Helping: Salvatore A. Giunta
Staff Sgt. Salvatore A. Giunta is an exemplary model of helping. He is the first living soldier since the Vietnam War to receive the Congressional Medal of Honor. He was awarded the medal for his extraordinary acts of heroism on the warfront.
In October of 2007, while walking along a mountain range in Afghanistan with fellow soldiers, Staff Sgt. Salvatore A. Giunta and his unit came under fire by Taliban forces.
Giunta dodged rocket-propelled grenades and bullets from AK-47s while running back to help a fallen soldier who was still fighting. He then noticed another wounded soldier was missing, so he ran over a hill where, only minutes earlier, enemy fire had been coming from. He found Sgt. Josh Brennan being dragged away by two insurgents, ran after them, killed one the insurgents, and wounded the other, who then ran away.
Brennan had been shot six times and eventually died from the injuries, but Giunta’s actions ensured Brennan was not subjected to further harm by the Taliban and his family was able to give him a proper burial. Giunta’s quick response also drove the insurgents back, preventing more casualties.
When he was given the award, Giunta said he was grateful to be honored, but called the moment “bittersweet.” He said he would trade the honor in a second if it meant his friends, Brennan and Spc. Hugo Mendoza, who both died that day, could be alive today.
The Los Angeles County Board of Supervisors has passed a ban on plastic bags in the unincorporated areas of the county. The L.A. Times called it “one of the nation’s most aggressive environmental measures,” and while it may be aggressive, it is not helping the environment.
Not helping: L.A. supervisors
Banning plastic bags only means people will use paper bags instead. The absence of plastic bags at the register doesn’t mean people will all of a sudden start remembering to bring their reusable bags. If they didn’t remember before the plastic bag ban, why would they remember after?
Customers will just use paper bags instead (a 10-cent surcharge notwithstanding) and they are as damaging to the environment as plastic bags. Paper bags create more greenhouse gas emissions because they are heavier than plastic. The Environmental Literacy Council reports it takes about seven trucks to carry the same number of paper bags as one truck can carry of plastic bags. So you can thank the Board of Supervisors for adding to the traffic and the smog.

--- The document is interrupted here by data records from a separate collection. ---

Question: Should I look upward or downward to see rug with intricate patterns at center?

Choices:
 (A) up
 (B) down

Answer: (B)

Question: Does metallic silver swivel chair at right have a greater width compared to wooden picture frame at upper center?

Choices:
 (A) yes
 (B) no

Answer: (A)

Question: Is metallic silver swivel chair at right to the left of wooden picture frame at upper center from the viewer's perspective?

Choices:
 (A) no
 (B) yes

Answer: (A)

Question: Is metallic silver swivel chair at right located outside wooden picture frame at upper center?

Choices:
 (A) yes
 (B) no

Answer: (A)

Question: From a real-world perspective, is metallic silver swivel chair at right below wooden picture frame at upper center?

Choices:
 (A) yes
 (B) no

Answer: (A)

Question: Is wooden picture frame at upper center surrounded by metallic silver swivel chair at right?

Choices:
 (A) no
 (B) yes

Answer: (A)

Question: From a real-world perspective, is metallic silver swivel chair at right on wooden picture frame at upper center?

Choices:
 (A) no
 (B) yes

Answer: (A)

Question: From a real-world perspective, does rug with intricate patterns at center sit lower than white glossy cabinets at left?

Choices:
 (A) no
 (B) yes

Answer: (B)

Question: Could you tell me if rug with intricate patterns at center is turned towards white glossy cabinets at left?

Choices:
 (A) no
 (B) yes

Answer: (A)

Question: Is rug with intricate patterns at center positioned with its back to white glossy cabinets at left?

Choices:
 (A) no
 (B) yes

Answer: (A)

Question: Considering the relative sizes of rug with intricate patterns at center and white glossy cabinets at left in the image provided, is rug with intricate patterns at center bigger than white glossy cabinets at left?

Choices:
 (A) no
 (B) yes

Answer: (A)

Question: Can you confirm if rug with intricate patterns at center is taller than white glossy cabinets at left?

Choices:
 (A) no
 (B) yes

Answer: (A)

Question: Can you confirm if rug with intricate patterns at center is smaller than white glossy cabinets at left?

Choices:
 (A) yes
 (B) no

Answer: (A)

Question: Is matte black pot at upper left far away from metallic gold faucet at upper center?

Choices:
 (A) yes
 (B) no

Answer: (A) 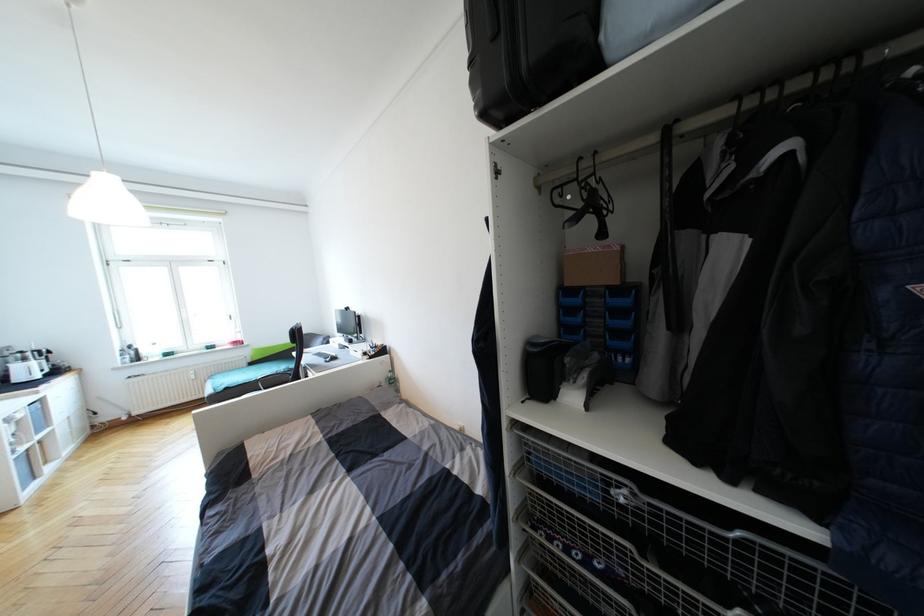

Since paper takes up more space than plastic, it is also taking up more space in the landfills. In a 2004 report published by CalRecycle, the state’s recycling and waste reduction effort, researchers found that paper bags are taking up one percent of our landfill space whereas plastic is taking up 0.4 percent.
Plastic bags at least serve a multitude of purposes after they’ve carried your groceries, whereas paper bags do not. We use plastic bags to pick up after our dogs, line our trashcans, carry our lunches, or any other number of everyday uses. Paper bags do not have the same kind of reusability.